• Data provided:

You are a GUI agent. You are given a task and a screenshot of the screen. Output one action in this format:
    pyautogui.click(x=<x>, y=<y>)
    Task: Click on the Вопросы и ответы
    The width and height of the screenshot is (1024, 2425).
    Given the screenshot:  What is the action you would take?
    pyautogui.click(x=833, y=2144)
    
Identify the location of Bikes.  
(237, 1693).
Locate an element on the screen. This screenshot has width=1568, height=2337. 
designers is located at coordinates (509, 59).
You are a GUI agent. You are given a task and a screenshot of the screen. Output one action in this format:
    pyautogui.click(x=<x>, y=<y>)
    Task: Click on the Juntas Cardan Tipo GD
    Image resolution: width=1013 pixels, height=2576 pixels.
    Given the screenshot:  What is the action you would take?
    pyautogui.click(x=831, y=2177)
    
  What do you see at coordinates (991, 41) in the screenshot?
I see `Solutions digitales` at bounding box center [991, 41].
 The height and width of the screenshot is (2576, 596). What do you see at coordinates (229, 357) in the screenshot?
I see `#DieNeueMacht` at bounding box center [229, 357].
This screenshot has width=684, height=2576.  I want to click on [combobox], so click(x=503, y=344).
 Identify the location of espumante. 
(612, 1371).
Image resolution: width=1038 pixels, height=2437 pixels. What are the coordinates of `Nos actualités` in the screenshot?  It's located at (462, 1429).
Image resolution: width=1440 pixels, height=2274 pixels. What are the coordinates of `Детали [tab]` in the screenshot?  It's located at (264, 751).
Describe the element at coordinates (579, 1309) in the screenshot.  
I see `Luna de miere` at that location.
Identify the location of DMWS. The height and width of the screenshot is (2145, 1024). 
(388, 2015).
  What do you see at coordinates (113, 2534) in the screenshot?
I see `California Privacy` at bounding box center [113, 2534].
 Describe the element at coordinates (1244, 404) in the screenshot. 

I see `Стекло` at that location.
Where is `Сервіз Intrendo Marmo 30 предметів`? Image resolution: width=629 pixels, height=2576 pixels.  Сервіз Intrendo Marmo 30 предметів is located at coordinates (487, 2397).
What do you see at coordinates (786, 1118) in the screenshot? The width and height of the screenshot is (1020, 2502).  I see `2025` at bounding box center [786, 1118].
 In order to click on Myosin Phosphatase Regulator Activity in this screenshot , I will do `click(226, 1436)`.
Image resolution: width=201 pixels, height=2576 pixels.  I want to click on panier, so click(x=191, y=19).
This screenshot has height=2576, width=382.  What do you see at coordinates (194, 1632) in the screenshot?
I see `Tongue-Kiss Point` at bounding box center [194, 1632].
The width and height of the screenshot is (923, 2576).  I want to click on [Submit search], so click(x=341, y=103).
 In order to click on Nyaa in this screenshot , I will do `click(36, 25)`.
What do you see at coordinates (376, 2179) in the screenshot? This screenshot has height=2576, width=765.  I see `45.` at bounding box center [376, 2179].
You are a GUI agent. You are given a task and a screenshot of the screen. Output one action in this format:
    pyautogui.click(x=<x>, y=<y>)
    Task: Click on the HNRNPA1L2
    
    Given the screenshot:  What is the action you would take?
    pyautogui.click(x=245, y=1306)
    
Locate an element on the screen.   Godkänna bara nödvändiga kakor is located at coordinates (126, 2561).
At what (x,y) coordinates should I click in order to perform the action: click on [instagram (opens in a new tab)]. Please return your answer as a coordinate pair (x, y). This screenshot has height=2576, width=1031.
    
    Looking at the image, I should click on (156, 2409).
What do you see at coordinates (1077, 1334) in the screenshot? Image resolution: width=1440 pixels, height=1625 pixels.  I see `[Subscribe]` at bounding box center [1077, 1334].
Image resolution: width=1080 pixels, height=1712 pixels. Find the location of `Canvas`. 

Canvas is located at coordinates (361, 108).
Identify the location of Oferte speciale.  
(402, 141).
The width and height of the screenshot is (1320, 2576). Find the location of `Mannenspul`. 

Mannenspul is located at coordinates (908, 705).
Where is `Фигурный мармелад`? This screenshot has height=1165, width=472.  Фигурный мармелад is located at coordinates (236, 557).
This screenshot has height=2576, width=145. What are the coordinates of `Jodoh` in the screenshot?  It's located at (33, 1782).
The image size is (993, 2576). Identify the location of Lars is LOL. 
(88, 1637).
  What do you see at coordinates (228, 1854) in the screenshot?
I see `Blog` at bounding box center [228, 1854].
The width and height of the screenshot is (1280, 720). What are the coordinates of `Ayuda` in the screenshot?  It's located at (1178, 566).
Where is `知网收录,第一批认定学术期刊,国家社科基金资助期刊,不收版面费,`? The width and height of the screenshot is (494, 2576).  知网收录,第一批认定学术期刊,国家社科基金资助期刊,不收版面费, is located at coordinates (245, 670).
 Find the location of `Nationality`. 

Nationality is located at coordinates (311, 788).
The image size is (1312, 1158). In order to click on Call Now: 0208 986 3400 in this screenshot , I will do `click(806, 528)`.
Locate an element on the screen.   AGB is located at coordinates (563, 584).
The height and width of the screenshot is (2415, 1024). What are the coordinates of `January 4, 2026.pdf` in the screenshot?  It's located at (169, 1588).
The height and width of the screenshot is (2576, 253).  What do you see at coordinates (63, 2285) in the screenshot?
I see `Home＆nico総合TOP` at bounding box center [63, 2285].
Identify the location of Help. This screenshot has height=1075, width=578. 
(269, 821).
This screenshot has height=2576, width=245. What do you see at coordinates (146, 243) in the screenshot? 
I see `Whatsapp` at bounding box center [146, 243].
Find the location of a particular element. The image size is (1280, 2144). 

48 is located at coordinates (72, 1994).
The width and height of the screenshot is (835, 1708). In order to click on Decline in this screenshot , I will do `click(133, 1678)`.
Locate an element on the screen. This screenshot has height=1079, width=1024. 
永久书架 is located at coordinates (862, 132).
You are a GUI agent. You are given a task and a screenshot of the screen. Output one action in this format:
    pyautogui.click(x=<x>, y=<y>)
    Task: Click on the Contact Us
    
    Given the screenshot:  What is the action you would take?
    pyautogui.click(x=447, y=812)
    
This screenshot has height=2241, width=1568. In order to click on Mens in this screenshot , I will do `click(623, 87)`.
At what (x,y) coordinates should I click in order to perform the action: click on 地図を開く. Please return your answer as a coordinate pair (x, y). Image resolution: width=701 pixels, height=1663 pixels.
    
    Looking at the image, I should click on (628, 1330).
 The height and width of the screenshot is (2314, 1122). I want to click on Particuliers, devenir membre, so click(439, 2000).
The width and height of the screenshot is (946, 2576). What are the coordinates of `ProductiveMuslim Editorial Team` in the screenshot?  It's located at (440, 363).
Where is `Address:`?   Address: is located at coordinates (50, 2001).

• Task statement:
Determine the number of lines in the data above that contain the word "Where", and provide only that figure.

• Response:
4